* **PROBLEM DETAILS**
Pick out all lines with the word "arrow" from the records that follow.

* **STUDY MATERIAL**
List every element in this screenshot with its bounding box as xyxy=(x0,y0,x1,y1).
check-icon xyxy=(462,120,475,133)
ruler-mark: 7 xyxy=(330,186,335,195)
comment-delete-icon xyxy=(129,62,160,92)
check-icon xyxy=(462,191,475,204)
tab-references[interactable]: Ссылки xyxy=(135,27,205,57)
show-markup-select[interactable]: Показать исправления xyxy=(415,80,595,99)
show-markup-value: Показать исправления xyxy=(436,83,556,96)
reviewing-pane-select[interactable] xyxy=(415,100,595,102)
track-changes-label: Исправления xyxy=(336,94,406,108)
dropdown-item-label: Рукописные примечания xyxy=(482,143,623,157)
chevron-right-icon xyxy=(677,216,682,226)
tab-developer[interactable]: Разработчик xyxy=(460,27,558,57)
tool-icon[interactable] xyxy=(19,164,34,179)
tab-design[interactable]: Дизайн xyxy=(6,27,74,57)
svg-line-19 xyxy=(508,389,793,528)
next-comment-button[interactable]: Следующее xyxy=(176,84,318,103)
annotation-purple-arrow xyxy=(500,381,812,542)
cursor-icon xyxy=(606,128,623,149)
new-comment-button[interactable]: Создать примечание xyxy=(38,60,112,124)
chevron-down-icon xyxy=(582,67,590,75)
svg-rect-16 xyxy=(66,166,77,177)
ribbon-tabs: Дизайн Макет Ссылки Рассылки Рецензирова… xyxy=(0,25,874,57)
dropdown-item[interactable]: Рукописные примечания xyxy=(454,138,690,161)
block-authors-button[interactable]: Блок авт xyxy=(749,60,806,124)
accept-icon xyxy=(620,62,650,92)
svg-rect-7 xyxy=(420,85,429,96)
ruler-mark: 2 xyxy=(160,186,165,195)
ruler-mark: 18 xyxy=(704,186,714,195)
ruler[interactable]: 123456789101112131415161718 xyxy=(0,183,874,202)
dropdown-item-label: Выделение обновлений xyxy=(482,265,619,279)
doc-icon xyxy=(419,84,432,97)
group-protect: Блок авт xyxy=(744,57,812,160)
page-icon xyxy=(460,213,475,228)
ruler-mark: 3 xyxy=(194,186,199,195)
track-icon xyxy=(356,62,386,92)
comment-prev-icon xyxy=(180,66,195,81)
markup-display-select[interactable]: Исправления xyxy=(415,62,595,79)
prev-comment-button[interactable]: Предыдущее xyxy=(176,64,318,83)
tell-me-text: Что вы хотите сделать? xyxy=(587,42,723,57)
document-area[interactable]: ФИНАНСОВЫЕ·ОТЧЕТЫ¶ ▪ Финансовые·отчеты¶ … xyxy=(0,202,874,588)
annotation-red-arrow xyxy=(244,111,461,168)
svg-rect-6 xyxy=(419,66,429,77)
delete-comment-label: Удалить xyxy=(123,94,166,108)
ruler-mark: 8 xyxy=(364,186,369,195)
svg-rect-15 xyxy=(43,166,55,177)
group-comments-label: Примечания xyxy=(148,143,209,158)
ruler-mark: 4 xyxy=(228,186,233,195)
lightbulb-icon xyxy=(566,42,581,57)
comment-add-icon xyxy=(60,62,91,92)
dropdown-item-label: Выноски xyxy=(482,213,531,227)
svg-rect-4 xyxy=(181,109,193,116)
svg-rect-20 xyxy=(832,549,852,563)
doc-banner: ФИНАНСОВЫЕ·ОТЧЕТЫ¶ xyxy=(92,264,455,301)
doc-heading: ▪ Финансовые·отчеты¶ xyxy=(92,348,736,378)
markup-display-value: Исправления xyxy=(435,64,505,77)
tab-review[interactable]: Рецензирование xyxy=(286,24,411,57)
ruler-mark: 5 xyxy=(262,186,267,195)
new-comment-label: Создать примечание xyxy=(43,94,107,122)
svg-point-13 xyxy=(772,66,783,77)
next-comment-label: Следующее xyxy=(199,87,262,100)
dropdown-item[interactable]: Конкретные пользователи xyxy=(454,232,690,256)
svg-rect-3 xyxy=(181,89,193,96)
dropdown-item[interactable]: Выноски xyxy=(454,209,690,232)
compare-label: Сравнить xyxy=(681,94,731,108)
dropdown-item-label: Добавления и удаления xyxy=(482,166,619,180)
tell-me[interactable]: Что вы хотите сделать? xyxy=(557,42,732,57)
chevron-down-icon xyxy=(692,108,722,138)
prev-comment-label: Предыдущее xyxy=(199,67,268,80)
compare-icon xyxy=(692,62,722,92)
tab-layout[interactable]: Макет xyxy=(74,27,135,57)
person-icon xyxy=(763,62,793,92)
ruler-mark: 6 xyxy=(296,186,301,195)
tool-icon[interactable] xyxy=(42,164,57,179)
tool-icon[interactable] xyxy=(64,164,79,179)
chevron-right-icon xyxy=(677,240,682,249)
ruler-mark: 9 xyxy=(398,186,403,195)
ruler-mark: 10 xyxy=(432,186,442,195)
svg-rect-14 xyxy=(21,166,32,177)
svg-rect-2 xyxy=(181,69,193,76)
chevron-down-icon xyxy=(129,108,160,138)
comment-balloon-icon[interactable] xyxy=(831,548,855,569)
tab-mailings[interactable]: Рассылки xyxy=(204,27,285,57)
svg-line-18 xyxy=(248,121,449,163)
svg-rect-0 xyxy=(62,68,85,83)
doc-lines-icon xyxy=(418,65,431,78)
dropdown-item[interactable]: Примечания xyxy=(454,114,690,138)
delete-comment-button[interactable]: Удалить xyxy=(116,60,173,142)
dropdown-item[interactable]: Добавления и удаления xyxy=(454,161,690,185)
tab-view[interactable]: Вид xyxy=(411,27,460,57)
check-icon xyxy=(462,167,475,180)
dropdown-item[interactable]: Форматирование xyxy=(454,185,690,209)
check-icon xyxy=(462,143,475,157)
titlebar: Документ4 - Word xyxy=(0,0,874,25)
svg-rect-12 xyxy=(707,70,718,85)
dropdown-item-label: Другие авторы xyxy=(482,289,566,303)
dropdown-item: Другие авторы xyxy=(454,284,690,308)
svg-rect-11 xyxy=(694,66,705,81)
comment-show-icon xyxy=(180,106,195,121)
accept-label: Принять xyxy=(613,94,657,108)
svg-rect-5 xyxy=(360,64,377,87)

* **ANSWER FOR THIS EXERCISE**
annotation-purple-arrow xyxy=(500,381,812,542)
annotation-red-arrow xyxy=(244,111,461,168)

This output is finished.